Permitam-me então uma sugestão ao Ministério Público, já que parecem tão dedicados a escutas, vigilâncias e escrutínios minuciosos: porque não aplicam a mesma diligência ao universo do Chega? Se colocassem todos os eleitos, financiadores e apoiantes desse partido sob o mesmo escrutínio que dispensaram ao juiz Ivo Rosa ou a João Galamba, as probabilidades de encontrarem matéria noticiosa seriam, no mínimo, interessantes. Talvez até aparecessem como heróis todos os dias, com um ou mais casos por dia.

Não é preciso ser particularmente perspicaz para perceber que um partido nascido do nada, crescido à boleia do ódio e da demagogia, financiado sabe-se lá como, abrigando figuras com passados mais que duvidosos, oferece um campo fértil para investigação. As ligações financeiras opacas, os discursos que roçam (quando não ultrapassam) os limites da incitação ao ódio, os episódios de violência envolvendo militantes, as suspeitas de enriquecimento ilícito - tudo isto está à vista de quem quiser ver.

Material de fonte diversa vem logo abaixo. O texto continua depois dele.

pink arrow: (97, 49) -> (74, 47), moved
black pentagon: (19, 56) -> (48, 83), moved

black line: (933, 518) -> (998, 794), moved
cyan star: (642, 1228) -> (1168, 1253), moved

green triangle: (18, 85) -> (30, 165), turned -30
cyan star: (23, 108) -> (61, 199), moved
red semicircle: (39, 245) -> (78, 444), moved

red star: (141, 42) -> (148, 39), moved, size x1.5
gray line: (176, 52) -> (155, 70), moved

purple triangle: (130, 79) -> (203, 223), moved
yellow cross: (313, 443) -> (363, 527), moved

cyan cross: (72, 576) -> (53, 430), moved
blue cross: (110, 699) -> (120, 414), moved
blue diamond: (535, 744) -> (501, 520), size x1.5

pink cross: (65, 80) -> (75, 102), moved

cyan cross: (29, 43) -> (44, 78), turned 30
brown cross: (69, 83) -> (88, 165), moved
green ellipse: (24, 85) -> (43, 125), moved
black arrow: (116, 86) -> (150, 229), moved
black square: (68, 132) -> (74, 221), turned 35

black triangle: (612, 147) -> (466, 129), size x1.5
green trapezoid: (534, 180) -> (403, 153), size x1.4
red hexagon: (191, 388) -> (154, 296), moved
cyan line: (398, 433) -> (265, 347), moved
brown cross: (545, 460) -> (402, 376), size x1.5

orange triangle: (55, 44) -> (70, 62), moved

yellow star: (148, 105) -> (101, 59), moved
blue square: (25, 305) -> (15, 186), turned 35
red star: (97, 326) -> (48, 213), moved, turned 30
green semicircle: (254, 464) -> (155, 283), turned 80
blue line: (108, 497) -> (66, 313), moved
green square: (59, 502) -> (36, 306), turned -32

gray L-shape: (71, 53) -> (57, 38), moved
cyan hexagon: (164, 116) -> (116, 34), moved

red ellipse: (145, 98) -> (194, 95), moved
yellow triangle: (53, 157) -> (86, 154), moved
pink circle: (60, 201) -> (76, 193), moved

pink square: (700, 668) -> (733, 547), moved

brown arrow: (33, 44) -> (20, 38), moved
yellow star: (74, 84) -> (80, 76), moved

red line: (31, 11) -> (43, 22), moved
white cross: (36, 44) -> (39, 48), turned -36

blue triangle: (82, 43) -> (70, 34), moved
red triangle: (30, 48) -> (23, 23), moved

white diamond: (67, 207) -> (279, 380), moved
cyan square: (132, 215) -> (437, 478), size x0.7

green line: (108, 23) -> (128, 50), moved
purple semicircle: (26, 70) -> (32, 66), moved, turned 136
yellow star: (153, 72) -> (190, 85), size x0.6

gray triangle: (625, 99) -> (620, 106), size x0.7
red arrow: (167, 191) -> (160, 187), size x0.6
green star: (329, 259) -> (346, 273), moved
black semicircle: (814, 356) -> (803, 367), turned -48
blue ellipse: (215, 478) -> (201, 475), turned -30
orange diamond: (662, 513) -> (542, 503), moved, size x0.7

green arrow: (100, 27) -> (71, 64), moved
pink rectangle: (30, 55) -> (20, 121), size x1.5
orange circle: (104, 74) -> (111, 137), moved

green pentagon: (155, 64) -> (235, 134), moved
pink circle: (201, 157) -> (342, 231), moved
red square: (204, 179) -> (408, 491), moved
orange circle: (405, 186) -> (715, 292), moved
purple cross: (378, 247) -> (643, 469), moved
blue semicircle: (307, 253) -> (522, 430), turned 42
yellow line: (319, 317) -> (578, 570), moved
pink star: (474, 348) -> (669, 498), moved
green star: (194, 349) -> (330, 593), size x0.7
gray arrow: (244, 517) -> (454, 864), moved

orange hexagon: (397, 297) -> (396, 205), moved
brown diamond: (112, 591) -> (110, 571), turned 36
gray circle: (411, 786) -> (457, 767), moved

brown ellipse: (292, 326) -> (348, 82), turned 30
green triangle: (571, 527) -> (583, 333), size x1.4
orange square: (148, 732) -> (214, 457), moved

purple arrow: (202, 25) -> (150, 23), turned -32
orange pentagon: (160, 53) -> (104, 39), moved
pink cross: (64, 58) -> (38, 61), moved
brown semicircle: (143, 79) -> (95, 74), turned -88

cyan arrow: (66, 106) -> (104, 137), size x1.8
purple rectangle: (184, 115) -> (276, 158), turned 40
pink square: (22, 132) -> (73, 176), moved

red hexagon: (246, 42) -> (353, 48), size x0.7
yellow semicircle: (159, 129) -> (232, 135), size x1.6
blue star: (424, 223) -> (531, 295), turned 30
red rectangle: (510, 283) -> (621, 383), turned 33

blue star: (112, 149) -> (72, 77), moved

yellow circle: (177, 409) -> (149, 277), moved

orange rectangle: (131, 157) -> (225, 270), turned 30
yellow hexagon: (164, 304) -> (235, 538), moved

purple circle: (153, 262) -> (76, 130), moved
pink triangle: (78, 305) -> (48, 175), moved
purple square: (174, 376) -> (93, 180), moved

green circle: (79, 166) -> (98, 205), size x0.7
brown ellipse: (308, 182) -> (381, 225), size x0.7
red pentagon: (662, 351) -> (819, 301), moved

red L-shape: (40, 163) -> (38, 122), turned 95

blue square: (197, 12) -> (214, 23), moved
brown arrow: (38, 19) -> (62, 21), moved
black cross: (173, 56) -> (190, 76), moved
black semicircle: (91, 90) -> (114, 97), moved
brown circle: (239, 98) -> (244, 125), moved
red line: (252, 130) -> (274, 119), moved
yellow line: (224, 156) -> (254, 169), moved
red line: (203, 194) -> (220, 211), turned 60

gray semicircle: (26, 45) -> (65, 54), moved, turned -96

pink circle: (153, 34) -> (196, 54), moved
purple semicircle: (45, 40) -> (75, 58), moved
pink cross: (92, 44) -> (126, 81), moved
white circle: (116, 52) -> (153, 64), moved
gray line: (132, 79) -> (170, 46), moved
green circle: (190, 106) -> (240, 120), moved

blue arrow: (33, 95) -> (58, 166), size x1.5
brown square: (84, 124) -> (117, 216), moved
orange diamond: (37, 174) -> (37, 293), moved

Mas, curiosamente, não se vê o mesmo empenho. Não se veem operações mediáticas, escutas tornadas públicas, investigações prolongadas. A justiça, que se quer cega e imparcial, parece ter uma visão seletiva notável. Vê muito bem para um lado, mantém-se estranhamente míope para outro.

O que nos devolve à questão central: o Ministério Público, e o sistema judicial em geral, serve para combater o crime e a corrupção, ou serve para controlar politicamente quem não se alinha com determinados interesses? Quando Pedro Marques Lopes afirma que a Pide ressurgiu e tem no Ministério Público o seu feudo, não está a fazer retórica vazia. Está a nomear uma realidade que se vai tornando cada vez mais evidente: a instrumentalização da justiça como arma política.

Portanto, aqui fica o desafio: se querem mesmo aparecer como heróis impolutos na luta contra o crime e a corrupção, façam um pequenino esforço. Coloquem atrás das grades o magote de meliantes que se esconde no partido de André Ventura. Apliquem aos que esbracejam contra imigrantes, ciganos e minorias o mesmo rigor que aplicam aos que ousam governar pela esquerda.

Ou então tenham, pelo menos, a honestidade de assumir que a balança da justiça tem pesos diferentes conforme quem está em cada prato.